Global Function findRecordsWhereSQL(sDatabaseTable As String, sWhereColumn As String, sWhereLike As String)
	Dim oForm As Object
	Dim oConnection As Object
	Dim oSqlStatement As Object 'the object that executes the SQL command
	Dim sSql As String 'the actual text of the SQL query/statement
	Dim oResult As Object

	oConnection = thisComponent.Drawpage.Forms(0).activeConnection()
	sSql = "SELECT * FROM " & sDatabaseTable & " WHERE " & sWhereColumn & " LIKE ? " 'base SQL
	oSqlStatement = oConnection.prepareStatement(sSql) 'prepare statement
	oSqlStatement.setString(1, sWhereLike) 'insert search term

	findRecordsWhereSQL = oSqlStatement.executeQuery()
	
	While findRecordsWhereSQL.next
		sRecord = findRecordsWhereSQL.getString(1)
		msgbox sRecord, 0, "Record"
	Wend
End Function

Then, when I call the function, I have to include the %% wildcards IN the passed search term…

Global Sub findAccount()
	Dim oResult As Object
	
	oResult = findRecordsWhereSQL("account", "name", "%John%")
End Sub

MySQL documentation:

Within the statement, ? characters can be used as parameter markers to indicate where data values are to be bound to the query later when you execute it.

Nothing about using it for table or field names.
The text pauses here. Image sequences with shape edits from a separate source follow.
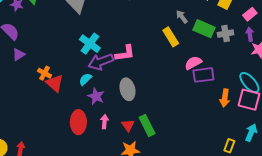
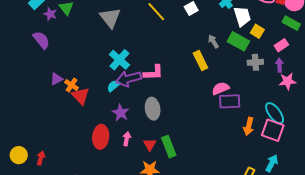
green rectangle: (204, 29) -> (238, 41), moved
purple triangle: (19, 55) -> (56, 79), moved
cyan semicircle: (85, 79) -> (113, 86), moved

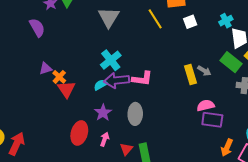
gray arrow: (213, 41) -> (204, 71), moved, turned 144
red arrow: (41, 158) -> (17, 144), size x1.6

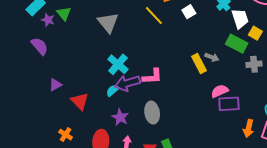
orange cross: (59, 77) -> (66, 135), moved

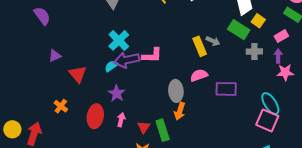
pink semicircle: (220, 91) -> (199, 75), moved
gray ellipse: (152, 113) -> (176, 91), moved
orange arrow: (248, 128) -> (180, 111), moved

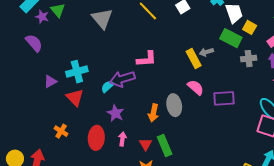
cyan cross: (119, 40) -> (77, 72), moved, turned 35
gray arrow: (213, 41) -> (206, 52), turned 144
pink L-shape: (152, 55) -> (147, 59), moved
pink semicircle: (199, 75) -> (196, 87), turned 66
orange arrow: (180, 111) -> (153, 113), moved

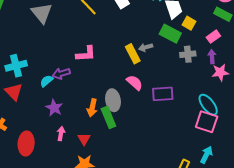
purple arrow: (122, 79) -> (61, 74), size x0.7
red ellipse: (96, 138) -> (26, 143), moved
green rectangle: (165, 145) -> (108, 117), moved

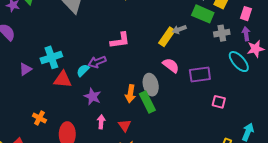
pink rectangle: (213, 37) -> (246, 14), turned -32
yellow rectangle: (133, 54) -> (167, 37), turned 66
red triangle: (14, 92) -> (63, 79), moved, turned -36
cyan ellipse: (208, 105) -> (239, 62), moved
pink square: (207, 122) -> (219, 102), moved, size x0.6

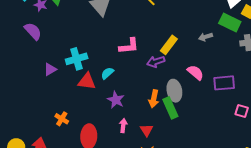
yellow rectangle: (167, 37) -> (169, 45), moved
pink L-shape: (120, 40) -> (129, 46), moved
purple arrow: (97, 62) -> (156, 62), moved

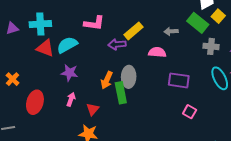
pink semicircle: (195, 72) -> (157, 52), moved, turned -48
cyan semicircle: (107, 73) -> (67, 45), size x1.5
purple star: (116, 100) -> (69, 73), turned -30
As for the wildcards, maybe better to place in the setString line instead of every time you call the function:

oSqlStatement.setString(1, "%" & sWhereLike & "%") 'insert search term

Thanks for the searchin’. I’m more accustomed to dealing with query parameter security in a different manner, and I’ve been out of the game for a few years. Concatenating the wildcards within the function is a good idea. I’ll do that unless I decide I want the function to be have more universal utility, as in WHERE column = someExactValue instead of WHERE column LIKE.